50 years of Title IX and women's sports

June 21, 2022


On June 23, 1972, the U.S. Congress passed a landmark piece of legislation: Title IX of the Education Amendments of 1972.

The law prohibits discrimination on the basis of sex in educational programs and activities offered by institutions that receive federal funds. Title IX aimed to rectify a variety of educational inequalities, including admission quotas for women, fewer scholarships, exclusion from certain majors, and limited women’s athletics programs.

The law’s passage increased graduation rates for women, and women earned more advanced degrees. Studies also show a dramatic increase in female athletic participation at the high school and collegiate level.

“I’m part of the first generation of women that grew up with the expectation that, if I worked hard, I could get a full scholarship to compete in my sport,” said LaRee Sugg, the Spiders’ deputy athletic director and chief of diversity, equity, and inclusion.

Sugg came to Richmond in 2001, trading the Ladies Professional Golf Association tour to become the first head coach for the new women’s golf team. She joined at a time of growing investment — and success — in women’s sports at the University, including an undefeated conference streak by the field hockey team and a strong first season by the new lacrosse program.

“There was a vision and a plan for where the golf program was going,” she said, “and everyone in the administration was on board with trying to ensure that we were successful.”

“It wasn’t the same world”

Sugg said the administrative support for women’s sports at Richmond showed how far women’s collegiate athletics have progressed under Title IX.

Sugg grew up just outside Richmond, where there were few options for elite collegiate competition for women in the late 1980s. She enrolled at UCLA, where she found equal practice resources, but also a coaching staff with limited experience.

“Most of the women’s coaches in the ’80s and early ’90s had never played high-level sports,” she said. “They weren’t golf teaching professionals at a club. They had to learn everything as they went along.”

Still, those early coaches provided a model for Sugg as she got her start at Richmond. Sugg also benefited from the experiences of Ruth Goehring, who retired from Richmond Athletics in 2007.
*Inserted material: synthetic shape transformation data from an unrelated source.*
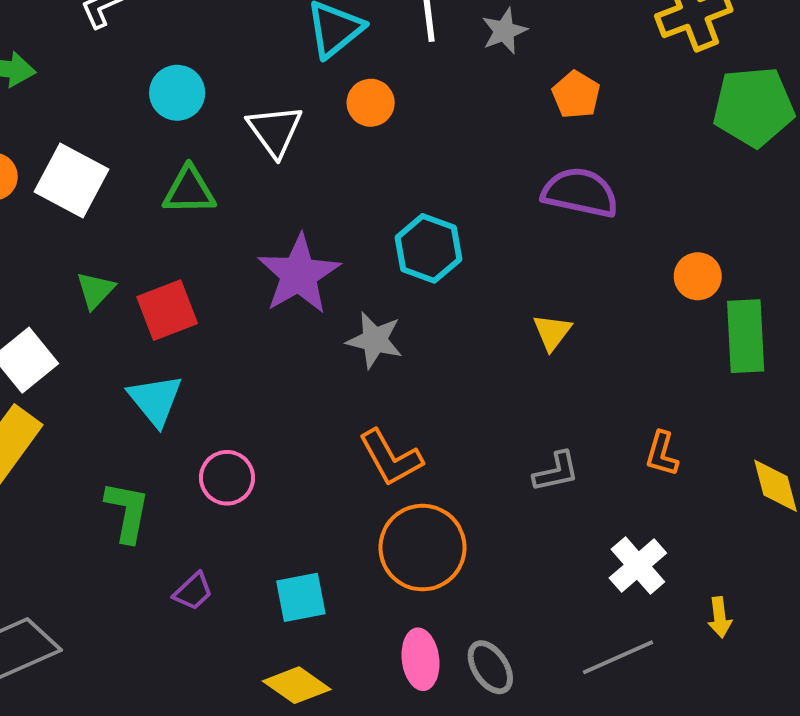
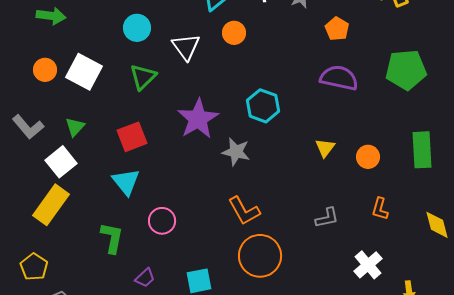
green pentagon: (754, 107) -> (406, 70), moved
green triangle: (189, 191) -> (143, 77), turned -44
orange circle: (698, 276) -> (368, 157), moved
green triangle: (95, 290) -> (75, 127), moved

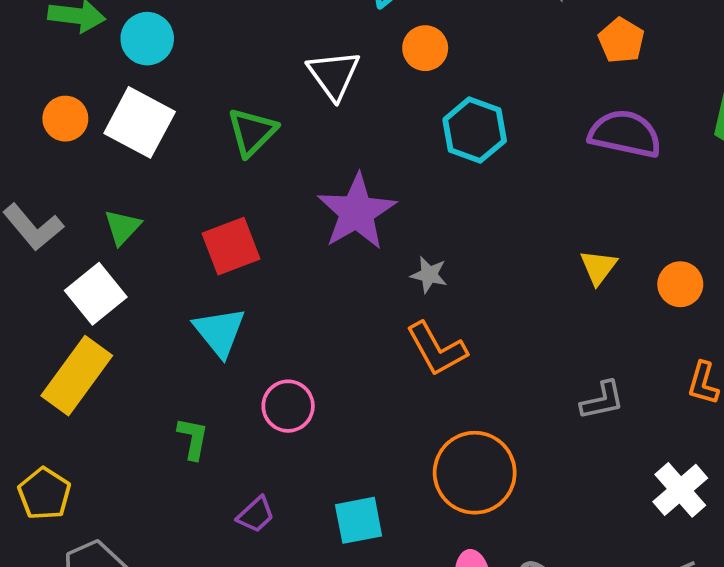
cyan circle: (137, 28) -> (147, 39), moved
cyan hexagon: (263, 106) -> (475, 130), moved
gray star: (236, 152) -> (429, 275), size x0.7
orange L-shape: (244, 211) -> (437, 349), moved
green L-shape: (112, 238) -> (193, 438), size x0.7

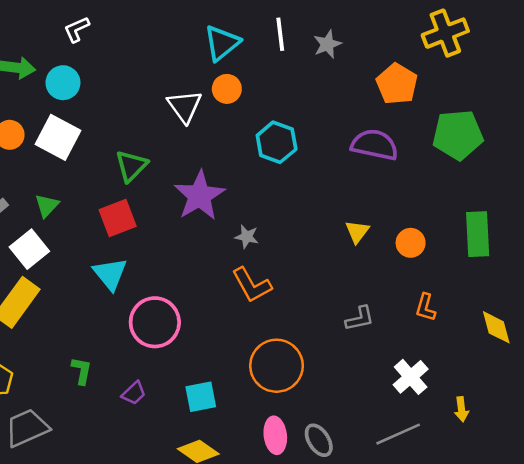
orange pentagon: (621, 41) -> (397, 84), moved, size x1.4
orange circle: (425, 48) -> (227, 89), moved
green triangle: (252, 132) -> (131, 166), moved
pink circle: (288, 406) -> (155, 322), size x1.5
green L-shape: (193, 438) -> (82, 371), moved

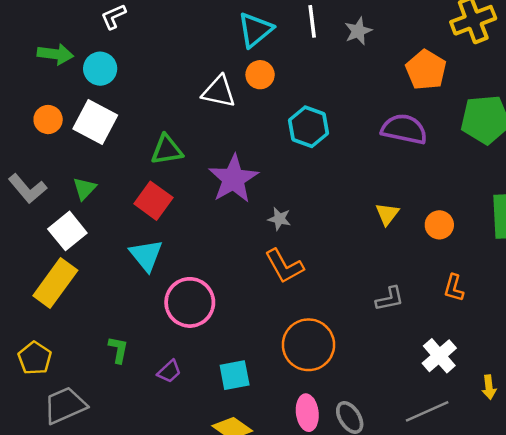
white triangle: (185, 106) -> (219, 92), turned -42
green triangle: (131, 166) -> (167, 150), turned 36
red square: (118, 218) -> (153, 201), turned -33

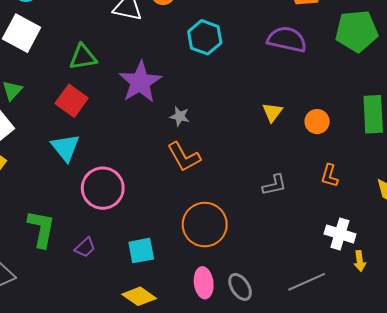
green L-shape: (118, 350) -> (41, 229), size x1.6
white cross: (439, 356) -> (340, 234), moved, turned -32

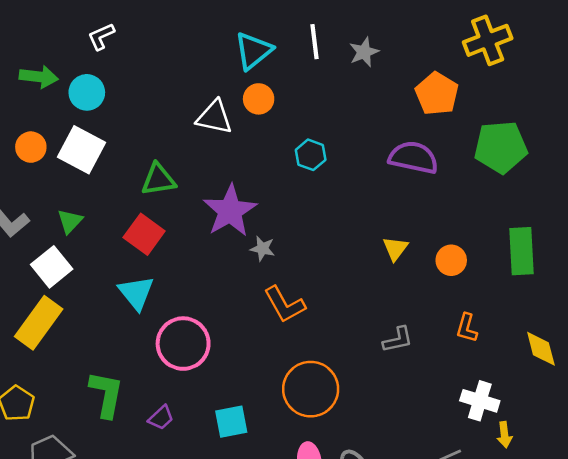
cyan hexagon: (205, 37) -> (311, 155), size x0.7
gray star: (180, 116) -> (262, 249), moved

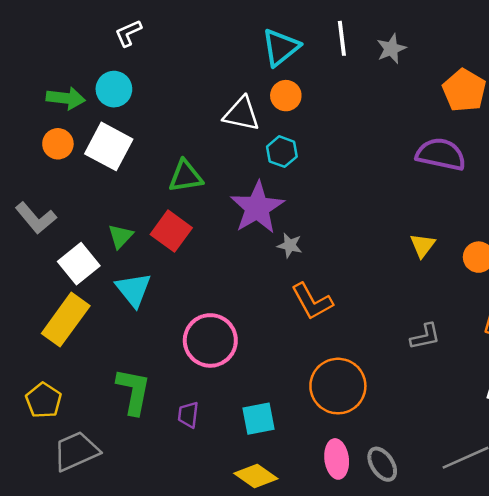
green arrow: (39, 77) -> (66, 98), moved
cyan hexagon: (311, 155) -> (282, 152), moved
green triangle: (70, 221) -> (120, 236), moved
cyan triangle: (136, 293) -> (133, 290), moved
purple trapezoid: (161, 418) -> (188, 415), turned 140

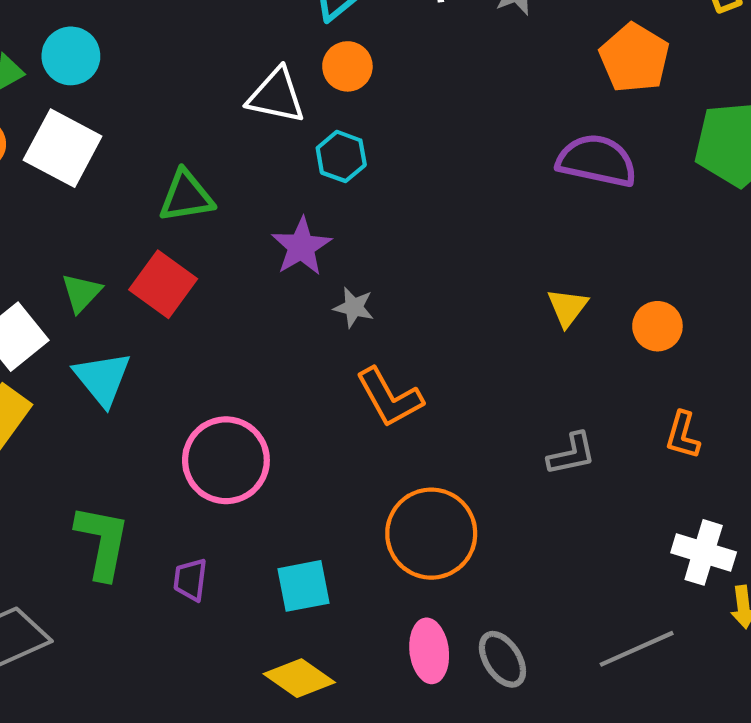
purple star: (257, 208) -> (301, 247), size x0.7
Goehring was a three-sport athlete at SUNY Cortland and graduated in 1971, just before the passage of Title IX.

“It wasn’t even the same world,” she said. “We had six basketball games. Nothing was funded.”

Goehring started her athletics career coaching for public K-12 schools as they moved to comply with Title IX. She then launched a competitive women’s intercollegiate program at Colgate University just as the school began admitting women, before coming to Richmond in 1981 as the coordinator of women’s sports. 

She found support from former Director of Athletics Chuck Boone, who quickly expanded her role. Goehring was able to move the women’s athletics staff and women’s basketball from Keller Hall to the Robins Center, and elevate part-time coaching positions to full-time.

“I thought, if I could get the men’s coaches to understand that if they wanted a better locker room or facilities,” she said, “we could work together and put money into building facilities that could be more accommodating to everybody.”

Today, Title IX mandates that collegiate athletic programs maintain a balanced number of male and female participating athletes. But Title IX only establishes a benchmark; true equity requires a higher bar.

"More important than technical compliance is that philosophically, we’re committed to building and supporting successful, positive athletic programs for all of Richmond’s varsity sport teams — for both men and women,” said John Hardt, vice president and director of athletics at the University. “We think it’s equally important that we strive to provide members of our field hockey program the same level of robust opportunities, quality equipment, excellent coaching and support as our football program."